Alcuni neofascisti noti alle forze dell'ordine per attività razziste e antisemite hanno prodotto uno sconvolgente filmato, La conoscenza rende liberi, che offende già a partire dal titolo la memoria di milioni di persone gassate dai nazisti e lo stesso senso della decenza. 

Il video propugna i tre assiomi negazionisti principali: la negazione dell'esistenza delle camere a gas; la confutazione del numero di sei milioni sterminati; la mancanza di un ordine ufficiale di sterminio degli ebrei emanato dalle autorità tedesche. 


Per propalare queste menzogne si serve di uno stratagemma astuto: mostra passi di conferenze di famosi negazionisti, da Rassinier a Faurisson, che fingono di operare una "semplice analisi obiettiva". Tali figure  vengono definite "martiri" e una voce fuori campo ricorda le "persecuzioni" a cui sarebbe sottoposta questa corrente di pensatori. 

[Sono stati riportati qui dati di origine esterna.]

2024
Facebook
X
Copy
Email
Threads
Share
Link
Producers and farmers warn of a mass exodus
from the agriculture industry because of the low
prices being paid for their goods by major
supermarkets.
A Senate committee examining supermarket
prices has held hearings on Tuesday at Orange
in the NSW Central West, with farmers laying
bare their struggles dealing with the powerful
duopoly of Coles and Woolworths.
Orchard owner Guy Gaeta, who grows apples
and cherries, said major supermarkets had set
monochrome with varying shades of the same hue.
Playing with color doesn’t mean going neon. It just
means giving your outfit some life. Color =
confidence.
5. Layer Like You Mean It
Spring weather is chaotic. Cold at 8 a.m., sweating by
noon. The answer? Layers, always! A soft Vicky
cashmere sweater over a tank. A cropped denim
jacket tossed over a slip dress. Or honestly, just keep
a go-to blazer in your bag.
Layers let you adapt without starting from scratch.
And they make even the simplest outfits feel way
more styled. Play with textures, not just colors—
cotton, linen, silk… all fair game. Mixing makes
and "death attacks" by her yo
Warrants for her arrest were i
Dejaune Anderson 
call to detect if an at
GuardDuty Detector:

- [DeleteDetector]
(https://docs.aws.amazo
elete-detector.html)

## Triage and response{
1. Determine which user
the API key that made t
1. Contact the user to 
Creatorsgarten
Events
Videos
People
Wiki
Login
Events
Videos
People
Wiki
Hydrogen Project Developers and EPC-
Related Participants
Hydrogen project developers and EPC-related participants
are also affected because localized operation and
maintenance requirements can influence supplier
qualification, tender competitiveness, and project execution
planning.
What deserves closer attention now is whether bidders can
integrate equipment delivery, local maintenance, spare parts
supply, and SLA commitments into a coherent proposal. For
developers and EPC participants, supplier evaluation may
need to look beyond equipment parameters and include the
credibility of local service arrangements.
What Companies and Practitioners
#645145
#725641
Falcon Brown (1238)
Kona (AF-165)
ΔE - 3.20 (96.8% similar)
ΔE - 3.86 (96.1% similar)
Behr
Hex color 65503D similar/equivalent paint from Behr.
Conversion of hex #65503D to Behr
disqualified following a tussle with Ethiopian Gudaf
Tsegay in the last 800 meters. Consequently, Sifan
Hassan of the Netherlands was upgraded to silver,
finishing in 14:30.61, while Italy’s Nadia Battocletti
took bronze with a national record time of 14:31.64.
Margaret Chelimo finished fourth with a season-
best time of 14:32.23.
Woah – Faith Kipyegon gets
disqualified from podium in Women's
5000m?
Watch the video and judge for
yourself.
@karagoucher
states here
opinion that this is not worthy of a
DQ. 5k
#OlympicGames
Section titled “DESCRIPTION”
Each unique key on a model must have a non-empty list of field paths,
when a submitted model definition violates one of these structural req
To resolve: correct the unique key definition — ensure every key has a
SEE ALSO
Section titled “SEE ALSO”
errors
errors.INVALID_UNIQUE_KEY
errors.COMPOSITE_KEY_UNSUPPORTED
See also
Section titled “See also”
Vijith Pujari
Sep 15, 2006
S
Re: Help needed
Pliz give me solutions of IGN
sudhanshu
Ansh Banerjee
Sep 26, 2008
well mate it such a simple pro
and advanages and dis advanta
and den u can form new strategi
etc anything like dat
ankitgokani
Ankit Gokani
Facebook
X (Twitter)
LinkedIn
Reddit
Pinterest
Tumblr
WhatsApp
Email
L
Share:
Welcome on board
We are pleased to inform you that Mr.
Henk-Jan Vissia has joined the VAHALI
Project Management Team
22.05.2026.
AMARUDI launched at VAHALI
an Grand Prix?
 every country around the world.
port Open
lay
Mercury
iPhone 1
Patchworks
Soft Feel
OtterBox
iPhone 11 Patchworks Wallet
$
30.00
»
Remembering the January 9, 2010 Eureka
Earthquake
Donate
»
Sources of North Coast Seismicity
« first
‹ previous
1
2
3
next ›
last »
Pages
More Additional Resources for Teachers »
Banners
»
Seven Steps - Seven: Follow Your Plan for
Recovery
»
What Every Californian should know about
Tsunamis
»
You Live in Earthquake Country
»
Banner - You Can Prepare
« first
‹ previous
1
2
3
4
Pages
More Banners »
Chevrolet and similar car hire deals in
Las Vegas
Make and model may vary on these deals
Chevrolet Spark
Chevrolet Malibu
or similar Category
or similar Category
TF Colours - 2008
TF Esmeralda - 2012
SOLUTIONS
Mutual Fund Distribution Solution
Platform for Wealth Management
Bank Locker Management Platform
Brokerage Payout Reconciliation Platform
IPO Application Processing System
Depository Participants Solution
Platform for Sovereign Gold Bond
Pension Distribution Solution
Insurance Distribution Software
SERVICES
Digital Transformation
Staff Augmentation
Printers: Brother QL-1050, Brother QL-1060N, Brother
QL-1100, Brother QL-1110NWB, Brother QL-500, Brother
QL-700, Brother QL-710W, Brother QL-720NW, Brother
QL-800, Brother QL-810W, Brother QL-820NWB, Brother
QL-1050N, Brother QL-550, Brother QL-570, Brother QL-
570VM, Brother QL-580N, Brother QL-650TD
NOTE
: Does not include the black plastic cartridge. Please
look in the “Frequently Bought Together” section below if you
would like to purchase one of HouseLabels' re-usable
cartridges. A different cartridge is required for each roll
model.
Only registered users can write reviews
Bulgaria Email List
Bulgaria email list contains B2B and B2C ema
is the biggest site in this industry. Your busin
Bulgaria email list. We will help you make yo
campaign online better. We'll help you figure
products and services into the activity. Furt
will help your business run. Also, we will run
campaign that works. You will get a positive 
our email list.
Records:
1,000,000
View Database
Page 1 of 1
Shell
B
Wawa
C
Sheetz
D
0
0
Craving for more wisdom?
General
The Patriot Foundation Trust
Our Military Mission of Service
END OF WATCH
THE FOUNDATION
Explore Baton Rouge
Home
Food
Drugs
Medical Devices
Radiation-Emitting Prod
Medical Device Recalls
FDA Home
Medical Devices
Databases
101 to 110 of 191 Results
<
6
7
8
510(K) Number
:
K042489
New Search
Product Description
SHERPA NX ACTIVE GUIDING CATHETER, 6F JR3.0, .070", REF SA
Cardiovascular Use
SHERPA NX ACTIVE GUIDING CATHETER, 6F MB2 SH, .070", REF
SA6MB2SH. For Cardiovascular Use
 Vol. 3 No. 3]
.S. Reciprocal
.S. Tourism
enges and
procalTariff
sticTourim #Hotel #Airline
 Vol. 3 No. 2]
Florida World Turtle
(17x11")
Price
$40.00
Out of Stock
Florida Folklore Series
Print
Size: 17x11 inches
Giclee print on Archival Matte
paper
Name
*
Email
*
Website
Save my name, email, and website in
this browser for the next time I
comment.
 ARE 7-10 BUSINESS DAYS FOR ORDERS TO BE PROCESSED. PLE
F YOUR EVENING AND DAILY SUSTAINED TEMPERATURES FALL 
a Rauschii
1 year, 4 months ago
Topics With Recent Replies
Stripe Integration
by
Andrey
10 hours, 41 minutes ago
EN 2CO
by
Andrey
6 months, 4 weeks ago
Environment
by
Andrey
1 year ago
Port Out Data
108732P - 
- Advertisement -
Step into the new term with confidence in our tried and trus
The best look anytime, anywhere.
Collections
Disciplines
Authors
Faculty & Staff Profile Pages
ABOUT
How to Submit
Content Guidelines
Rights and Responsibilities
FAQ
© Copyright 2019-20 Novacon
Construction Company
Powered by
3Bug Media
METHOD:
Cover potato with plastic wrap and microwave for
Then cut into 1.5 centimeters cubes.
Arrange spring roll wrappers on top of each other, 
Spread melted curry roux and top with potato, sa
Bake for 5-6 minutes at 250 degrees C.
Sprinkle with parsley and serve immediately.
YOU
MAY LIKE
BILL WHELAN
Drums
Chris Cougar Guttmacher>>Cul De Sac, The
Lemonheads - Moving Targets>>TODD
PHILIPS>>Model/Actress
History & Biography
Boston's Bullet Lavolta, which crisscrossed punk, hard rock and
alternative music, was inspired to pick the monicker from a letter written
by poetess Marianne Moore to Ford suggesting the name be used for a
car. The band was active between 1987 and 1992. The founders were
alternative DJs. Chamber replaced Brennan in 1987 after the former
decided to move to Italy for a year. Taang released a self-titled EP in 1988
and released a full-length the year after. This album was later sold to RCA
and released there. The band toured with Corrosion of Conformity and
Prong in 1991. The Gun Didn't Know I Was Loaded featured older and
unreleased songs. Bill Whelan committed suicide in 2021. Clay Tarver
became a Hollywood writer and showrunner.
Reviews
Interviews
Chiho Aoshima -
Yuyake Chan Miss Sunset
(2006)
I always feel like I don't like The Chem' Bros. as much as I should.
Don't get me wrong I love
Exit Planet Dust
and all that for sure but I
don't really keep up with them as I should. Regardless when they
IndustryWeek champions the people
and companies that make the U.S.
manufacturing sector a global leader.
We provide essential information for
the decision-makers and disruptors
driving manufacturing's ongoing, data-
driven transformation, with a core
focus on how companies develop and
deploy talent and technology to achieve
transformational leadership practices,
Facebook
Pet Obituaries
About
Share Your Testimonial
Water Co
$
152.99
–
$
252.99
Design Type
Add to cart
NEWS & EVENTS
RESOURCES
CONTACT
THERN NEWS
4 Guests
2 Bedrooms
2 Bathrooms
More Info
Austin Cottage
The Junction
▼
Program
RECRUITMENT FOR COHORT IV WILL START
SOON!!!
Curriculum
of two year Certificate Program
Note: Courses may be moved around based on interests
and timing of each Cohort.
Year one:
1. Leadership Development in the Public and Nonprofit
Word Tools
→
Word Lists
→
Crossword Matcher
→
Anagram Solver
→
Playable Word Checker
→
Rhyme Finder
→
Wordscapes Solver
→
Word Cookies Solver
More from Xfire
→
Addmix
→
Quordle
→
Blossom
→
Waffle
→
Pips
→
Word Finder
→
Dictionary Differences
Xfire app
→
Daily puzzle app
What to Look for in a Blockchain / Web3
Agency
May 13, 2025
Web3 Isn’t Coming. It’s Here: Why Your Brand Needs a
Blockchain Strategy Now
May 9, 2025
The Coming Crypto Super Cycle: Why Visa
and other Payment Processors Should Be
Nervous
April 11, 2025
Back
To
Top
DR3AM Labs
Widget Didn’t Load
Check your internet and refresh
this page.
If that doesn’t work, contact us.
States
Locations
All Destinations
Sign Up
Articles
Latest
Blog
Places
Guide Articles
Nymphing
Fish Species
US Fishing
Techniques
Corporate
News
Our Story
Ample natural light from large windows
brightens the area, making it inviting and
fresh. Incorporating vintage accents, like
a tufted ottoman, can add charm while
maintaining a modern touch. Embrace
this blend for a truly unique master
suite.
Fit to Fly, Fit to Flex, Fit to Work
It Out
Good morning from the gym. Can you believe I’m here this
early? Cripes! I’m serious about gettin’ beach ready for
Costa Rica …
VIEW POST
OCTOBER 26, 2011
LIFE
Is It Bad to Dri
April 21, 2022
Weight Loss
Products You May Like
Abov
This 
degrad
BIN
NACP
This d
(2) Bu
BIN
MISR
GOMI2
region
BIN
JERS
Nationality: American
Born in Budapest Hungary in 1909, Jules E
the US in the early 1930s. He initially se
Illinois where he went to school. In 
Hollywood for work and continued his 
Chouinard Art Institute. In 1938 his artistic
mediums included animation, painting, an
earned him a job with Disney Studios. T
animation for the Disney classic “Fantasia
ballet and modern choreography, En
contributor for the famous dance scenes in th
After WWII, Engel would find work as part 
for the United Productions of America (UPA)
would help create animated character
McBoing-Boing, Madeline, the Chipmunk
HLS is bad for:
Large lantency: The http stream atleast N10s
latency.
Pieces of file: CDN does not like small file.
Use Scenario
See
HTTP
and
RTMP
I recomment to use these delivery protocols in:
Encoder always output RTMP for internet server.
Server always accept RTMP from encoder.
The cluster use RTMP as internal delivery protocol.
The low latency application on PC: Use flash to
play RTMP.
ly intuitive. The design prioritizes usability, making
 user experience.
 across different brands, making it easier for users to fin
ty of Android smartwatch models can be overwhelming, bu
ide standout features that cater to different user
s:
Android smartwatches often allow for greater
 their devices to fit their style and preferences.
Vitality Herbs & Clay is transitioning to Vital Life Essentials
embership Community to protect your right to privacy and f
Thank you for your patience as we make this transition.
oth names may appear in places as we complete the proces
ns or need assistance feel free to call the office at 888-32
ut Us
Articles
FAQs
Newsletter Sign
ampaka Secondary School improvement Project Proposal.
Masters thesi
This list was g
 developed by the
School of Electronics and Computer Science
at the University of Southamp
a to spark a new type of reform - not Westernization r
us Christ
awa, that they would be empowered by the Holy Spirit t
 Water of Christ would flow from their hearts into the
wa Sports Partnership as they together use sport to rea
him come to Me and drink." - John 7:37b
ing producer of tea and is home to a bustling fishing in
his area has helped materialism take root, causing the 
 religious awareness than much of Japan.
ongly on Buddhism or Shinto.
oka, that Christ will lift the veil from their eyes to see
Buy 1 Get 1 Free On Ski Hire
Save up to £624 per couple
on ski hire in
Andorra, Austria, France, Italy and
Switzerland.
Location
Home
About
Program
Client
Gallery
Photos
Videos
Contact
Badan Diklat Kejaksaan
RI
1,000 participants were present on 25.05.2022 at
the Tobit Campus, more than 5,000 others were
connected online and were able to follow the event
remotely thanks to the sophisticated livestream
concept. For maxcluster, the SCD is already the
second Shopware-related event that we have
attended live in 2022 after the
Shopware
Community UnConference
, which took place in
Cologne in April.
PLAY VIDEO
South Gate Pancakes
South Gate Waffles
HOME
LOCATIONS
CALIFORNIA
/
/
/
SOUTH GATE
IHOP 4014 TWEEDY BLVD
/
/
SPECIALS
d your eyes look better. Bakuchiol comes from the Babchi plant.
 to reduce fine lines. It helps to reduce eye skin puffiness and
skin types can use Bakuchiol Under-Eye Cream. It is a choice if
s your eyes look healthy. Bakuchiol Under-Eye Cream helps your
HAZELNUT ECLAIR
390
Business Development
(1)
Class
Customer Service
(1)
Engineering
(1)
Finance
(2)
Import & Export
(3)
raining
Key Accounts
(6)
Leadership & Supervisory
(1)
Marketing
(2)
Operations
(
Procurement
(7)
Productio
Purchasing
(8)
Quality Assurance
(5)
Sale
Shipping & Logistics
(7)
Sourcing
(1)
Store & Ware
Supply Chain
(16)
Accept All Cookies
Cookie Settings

Odiosa la tesi per cui il Zyklon B sarebbe servito a "disinfettare" i prigionieri dei lager. Banalizzante l'insinuazione che gli ebrei non siano morti assassinati per mano nazista ma decimati dalle "epidemie". Gravemente offensiva, come minimo, la sfiducia nei confronti dei sopravvissuti alla Shoah, le cui testimonianze sono ritenute "frammentarie e inattendibili". Con simili espressioni i negazionisti si ergono a giudice di figure come Schlomo Venezia e Primo Levi, e fingono di possedere un metodo di analisi che non hanno. Lugubre inoltre il linguaggio adottato, con espressioni tipo "macabra leggenda" per definire la reale, inconfutabile tragedia della Shoah. 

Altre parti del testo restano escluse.